C. Procedure for pre-approving non-audit fees. The Company shall not engage its auditor to perform any non-audit service unless the service is approved in advance by the Audit Committee or by the Chairman of the Audit Committee. Any action by the Chairman of the Audit Committee to pre-approve a non-audit service shall be presented to the full Audit Committee at the next following meeting of the full Audit Committee.

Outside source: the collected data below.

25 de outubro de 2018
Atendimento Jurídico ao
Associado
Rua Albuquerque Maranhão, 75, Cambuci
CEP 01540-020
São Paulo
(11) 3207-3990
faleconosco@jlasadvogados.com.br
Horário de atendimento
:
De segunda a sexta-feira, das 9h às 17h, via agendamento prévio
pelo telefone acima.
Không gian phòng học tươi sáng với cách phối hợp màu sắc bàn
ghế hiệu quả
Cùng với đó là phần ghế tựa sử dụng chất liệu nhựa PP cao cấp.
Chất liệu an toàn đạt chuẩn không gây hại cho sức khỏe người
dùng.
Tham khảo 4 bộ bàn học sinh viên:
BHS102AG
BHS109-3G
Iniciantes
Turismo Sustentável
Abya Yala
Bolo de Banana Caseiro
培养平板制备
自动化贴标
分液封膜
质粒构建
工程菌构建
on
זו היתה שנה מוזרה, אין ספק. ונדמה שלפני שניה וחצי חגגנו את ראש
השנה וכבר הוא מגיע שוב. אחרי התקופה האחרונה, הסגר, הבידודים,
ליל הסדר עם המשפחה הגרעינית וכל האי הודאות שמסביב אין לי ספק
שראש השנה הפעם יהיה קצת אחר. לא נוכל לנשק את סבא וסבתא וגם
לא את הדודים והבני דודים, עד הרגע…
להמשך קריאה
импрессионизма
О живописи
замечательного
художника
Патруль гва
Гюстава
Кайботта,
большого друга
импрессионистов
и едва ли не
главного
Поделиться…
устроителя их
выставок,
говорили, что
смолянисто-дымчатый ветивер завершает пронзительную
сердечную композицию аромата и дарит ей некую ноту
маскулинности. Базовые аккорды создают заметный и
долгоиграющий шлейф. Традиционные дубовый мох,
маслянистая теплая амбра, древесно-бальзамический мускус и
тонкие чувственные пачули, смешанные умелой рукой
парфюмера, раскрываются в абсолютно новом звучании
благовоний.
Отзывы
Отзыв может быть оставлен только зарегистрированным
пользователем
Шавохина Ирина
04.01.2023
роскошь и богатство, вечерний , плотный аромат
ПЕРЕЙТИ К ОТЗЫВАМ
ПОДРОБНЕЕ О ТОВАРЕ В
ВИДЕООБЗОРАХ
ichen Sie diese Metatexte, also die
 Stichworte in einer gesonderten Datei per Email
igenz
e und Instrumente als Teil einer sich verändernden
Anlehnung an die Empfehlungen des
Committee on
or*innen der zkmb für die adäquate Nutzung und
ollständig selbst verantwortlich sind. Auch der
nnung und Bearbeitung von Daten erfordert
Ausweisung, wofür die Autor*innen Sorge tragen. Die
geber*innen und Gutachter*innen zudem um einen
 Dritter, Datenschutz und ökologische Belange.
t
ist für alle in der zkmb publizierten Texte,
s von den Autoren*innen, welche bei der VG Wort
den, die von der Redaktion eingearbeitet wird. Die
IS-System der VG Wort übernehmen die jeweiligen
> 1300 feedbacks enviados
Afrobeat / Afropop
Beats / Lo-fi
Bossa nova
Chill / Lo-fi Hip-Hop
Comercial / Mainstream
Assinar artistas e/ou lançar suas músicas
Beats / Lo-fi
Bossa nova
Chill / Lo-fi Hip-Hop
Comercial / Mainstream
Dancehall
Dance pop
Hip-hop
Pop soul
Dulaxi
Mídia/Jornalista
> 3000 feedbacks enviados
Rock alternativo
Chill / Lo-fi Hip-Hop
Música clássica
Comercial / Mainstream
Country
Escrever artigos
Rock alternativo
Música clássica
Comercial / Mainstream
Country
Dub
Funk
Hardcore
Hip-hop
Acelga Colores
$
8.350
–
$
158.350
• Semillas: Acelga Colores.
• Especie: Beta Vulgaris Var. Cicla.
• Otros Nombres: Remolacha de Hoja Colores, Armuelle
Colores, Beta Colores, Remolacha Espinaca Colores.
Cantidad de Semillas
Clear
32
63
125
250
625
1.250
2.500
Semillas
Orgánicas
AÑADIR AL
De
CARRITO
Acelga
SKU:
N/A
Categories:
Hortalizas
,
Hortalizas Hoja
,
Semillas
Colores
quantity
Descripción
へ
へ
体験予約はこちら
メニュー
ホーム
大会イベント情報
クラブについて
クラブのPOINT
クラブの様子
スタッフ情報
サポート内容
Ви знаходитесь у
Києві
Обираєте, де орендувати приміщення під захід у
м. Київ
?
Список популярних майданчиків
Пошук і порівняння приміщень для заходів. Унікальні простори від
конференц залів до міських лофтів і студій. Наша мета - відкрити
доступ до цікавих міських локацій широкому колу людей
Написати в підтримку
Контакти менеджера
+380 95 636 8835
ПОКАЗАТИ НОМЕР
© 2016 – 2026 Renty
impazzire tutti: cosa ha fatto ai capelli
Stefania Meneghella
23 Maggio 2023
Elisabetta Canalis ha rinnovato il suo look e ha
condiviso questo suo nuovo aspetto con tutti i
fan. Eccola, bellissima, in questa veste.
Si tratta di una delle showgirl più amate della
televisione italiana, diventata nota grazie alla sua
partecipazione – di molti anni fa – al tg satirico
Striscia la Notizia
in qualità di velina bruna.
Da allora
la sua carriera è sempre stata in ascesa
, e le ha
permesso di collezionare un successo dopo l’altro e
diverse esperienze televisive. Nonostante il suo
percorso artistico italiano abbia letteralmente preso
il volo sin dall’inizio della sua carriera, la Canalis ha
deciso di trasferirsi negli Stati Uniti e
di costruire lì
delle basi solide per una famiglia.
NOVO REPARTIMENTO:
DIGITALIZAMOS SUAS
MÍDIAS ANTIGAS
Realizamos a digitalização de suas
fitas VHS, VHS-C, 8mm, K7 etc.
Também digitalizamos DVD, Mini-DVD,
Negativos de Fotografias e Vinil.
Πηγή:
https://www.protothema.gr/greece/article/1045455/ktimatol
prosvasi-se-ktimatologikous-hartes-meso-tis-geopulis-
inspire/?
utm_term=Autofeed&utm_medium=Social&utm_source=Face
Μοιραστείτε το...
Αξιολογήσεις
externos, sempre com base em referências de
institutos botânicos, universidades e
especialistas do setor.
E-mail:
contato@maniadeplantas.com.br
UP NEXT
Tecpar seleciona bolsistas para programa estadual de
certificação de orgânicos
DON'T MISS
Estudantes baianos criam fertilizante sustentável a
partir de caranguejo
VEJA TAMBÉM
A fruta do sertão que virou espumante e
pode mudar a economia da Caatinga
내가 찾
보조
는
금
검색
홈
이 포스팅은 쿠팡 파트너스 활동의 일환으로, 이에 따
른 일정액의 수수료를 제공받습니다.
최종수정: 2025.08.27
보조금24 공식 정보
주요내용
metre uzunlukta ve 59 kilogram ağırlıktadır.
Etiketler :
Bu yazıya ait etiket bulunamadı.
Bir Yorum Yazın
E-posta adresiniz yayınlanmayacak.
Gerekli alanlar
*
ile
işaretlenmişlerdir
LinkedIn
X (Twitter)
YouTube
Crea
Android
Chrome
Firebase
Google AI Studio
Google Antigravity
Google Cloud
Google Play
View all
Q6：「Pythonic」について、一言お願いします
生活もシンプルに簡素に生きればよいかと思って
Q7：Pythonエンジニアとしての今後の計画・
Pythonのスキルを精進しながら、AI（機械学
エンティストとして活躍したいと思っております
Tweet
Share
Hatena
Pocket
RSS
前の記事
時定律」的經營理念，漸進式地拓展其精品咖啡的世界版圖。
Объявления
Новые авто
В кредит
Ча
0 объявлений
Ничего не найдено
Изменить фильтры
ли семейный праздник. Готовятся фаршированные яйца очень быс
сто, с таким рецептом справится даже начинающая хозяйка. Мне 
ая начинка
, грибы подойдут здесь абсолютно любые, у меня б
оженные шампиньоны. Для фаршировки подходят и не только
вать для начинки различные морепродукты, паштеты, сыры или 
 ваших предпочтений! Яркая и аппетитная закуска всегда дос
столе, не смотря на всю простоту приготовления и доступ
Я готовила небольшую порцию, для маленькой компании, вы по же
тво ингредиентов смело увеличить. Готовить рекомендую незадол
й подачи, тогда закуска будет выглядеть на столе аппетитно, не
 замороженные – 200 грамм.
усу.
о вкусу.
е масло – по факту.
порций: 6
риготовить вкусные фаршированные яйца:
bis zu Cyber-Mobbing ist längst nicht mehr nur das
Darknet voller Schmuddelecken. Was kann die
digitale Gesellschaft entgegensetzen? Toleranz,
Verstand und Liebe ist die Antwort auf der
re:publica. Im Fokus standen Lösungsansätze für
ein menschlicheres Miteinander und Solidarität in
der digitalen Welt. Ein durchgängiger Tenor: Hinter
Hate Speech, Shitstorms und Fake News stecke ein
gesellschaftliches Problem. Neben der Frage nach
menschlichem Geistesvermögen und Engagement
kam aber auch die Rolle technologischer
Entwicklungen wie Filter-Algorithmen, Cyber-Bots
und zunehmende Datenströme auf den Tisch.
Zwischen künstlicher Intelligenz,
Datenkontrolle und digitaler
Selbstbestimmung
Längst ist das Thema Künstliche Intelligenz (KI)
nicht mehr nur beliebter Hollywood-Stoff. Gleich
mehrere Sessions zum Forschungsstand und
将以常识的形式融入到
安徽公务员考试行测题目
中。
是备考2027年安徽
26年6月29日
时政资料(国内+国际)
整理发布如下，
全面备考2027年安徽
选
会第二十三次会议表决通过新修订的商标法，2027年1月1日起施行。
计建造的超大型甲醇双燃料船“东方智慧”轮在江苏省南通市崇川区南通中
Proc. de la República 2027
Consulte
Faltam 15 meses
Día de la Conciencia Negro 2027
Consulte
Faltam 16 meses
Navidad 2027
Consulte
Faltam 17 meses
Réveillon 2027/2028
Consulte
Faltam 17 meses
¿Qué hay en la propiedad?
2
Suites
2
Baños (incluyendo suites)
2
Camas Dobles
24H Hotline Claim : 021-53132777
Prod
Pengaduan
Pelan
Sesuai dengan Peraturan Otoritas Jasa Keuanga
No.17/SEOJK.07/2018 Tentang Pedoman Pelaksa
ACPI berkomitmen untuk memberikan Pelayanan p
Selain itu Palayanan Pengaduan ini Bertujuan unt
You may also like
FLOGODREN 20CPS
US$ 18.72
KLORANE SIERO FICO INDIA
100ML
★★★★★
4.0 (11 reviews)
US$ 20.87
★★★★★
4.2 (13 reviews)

No pre-approval shall be required, however, with respect to the provision of a non-audit service if:

(a) the aggregate amount of all such non-audit services provided to the Company constitutes not more than 5% of the total amount of revenues provided by the Company to the auditor during the fiscal year in which the non-audit services are provided;

(b) such services were not recognized by the Company at the time of the engagement to be non-audit services; and

(c) such services are promptly brought to the attention of the Audit Committee and approved prior to the completion of the audit by the Audit Committee or the Chairman of the Audit Committee.